TCI Magazine
Health & Wellness

WORLD SIGHT DAY: How man lost sight through quack doctor

By Osa Mbonu-Amadi

 I told this story to a Facebook friend who has an eye problem and someone gave her his phone number and asked her to come and meet him for a complete cure. I believe the story will also be helpful to us.

I will advise you to be careful about consulting strangers concerning your eyesight. Of course, I believe you should know better.

I am a journalist. Many years ago, in Lagos, I was inside the molue bus, going to Mile 2 from Oshodi. A man who called himself Dr. Ekundayo (I will never forget his name) stood up to sell what he called an all-eye problem miracle cure. It was a palm wine-like liquid he put inside a used bottled water container.

‘Dr’. Ekundayo said his medicine cures all types of eye problems within few minutes; that if anyone was in doubt, let any person with an eye problem there inside the bus come forward and receive few drops of the liquid into the troubled eyes. “If the person’s eye did not heal before we get to Mile 2, call me a bastard,” ‘Dr’. Ekundayo swore.

I watched and waited.

To my horror, a man who sat close to me in the bus stood up, walked down to ‘Dr’. Ekundayo and presented his eyes to him. ‘Dr’. Ekundayo dropped a few of the palm wine-like liquid into his eyes and he returned to his seat near me.

My journalistic instincts took over.

I asked him what type of eye problem he had, and he said he finds it difficult to see object that are far away from him. I swallowed hard and waited for the bus to get to Mile 2 so that we would see whether the man would start seeing distant objects as ‘Dr’. Ekundayo had promised.
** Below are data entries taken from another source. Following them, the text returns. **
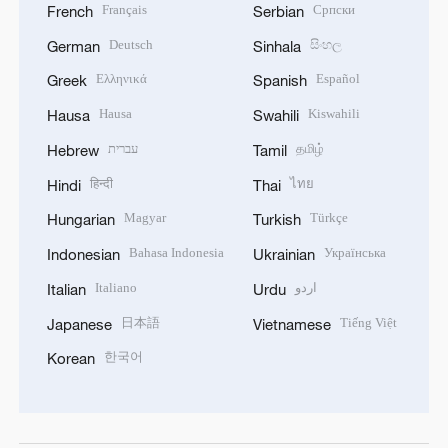
Français
Српски
French
Serbian
Deutsch
සිංහල
German
Sinhala
Ελληνικά
Español
Greek
Spanish
Hausa
Kiswahili
Hausa
Swahili
עברית
தமிழ்
Hebrew
Tamil
हिन्दी
ไทย
Hindi
Thai
Magyar
Türkçe
Hungarian
Turkish
Bahasa Indonesia
Українська
Indonesian
Ukrainian
Italiano
اردو
Italian
Urdu
日本語
Tiếng Việt
Japanese
Vietnamese
한국어
Korean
When we got to Mile 2, everyone got down from the bus except ‘Dr’. Ekundayo. I followed the man with eye problem. I noticed he continuously rubbed his eyes with his hands.
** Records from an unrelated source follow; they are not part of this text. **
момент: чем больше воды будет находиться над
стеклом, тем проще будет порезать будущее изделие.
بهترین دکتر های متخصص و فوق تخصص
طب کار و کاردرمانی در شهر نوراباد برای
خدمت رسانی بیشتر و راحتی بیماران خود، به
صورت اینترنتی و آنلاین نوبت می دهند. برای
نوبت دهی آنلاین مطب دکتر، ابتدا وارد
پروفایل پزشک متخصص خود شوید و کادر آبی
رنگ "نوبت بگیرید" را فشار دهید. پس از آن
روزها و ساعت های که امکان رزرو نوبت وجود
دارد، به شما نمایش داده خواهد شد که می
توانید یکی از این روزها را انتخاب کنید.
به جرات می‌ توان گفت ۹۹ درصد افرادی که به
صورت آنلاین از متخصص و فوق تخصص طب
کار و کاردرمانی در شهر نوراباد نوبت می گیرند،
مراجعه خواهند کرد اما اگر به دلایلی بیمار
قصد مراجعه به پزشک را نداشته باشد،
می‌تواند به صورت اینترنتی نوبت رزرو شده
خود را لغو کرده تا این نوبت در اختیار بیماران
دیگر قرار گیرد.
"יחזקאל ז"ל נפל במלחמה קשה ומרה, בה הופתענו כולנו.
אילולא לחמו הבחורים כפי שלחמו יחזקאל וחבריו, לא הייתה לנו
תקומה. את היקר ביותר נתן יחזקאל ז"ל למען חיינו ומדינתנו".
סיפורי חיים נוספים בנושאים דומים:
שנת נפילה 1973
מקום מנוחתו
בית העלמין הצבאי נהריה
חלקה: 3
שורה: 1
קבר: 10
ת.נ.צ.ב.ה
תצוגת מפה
“Can you see better now?” I asked him. He said no, and continued to rub his eyes. I knew immediately that the man was in trouble.
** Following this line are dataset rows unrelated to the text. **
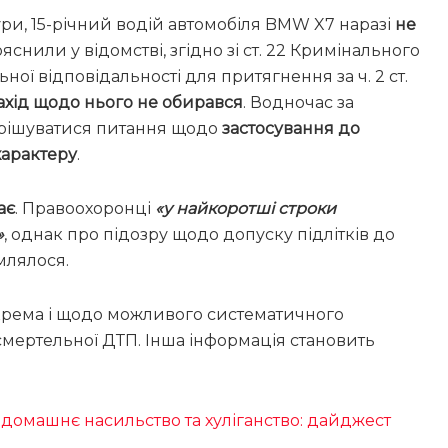
ури, 15-річний водій автомобіля BMW X7 наразі
не
ояснили у відомстві, згідно зі ст. 22 Кримінального
ної відповідальності для притягнення за ч. 2 ст.
ахід щодо нього не обирався
. Водночас за
ирішуватися питання щодо
застосування до
характеру
.
ає
. Правоохоронці
«у найкоротші строки
»
, однак про підозру щодо допуску підлітків до
млялося.
зокрема і щодо можливого систематичного
смертельної ДТП. Інша інформація становить
 домашнє насильство та хуліганство: дайджест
“Maybe it will get better before you get home,” I said to him.

Before I left him, I took his phone number. “I will call you to find out how you are doing. I am a journalist,” I told him.

The next day I remembered and called him.

“Hmmm, my brother,” the man told me, “as I am talking to you now, I am completely blind. In fact, I got blind before I reached my bus stop that yesterday. That man who called himself a doctor is fake!”

I almost burst into laughter, but I restrained myself from doing so.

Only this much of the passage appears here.